Required action ▸ Work through the data and say how many lines contain "categories". The number alone is the answer.

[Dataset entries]
::::

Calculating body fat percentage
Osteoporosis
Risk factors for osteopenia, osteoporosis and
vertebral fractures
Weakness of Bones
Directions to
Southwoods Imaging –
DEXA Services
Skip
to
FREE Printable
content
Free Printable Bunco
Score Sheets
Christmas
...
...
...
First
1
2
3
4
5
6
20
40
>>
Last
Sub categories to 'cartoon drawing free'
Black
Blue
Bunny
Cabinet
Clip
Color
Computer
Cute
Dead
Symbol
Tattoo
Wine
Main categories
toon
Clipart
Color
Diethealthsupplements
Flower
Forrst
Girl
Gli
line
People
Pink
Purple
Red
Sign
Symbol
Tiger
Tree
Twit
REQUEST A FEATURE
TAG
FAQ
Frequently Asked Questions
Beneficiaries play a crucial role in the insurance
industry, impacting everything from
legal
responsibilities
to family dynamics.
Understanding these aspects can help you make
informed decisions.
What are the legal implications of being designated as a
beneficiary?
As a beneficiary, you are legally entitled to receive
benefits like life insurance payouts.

::::

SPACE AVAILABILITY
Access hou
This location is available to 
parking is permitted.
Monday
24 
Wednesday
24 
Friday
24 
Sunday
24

::::

Exercise solution ▸ 2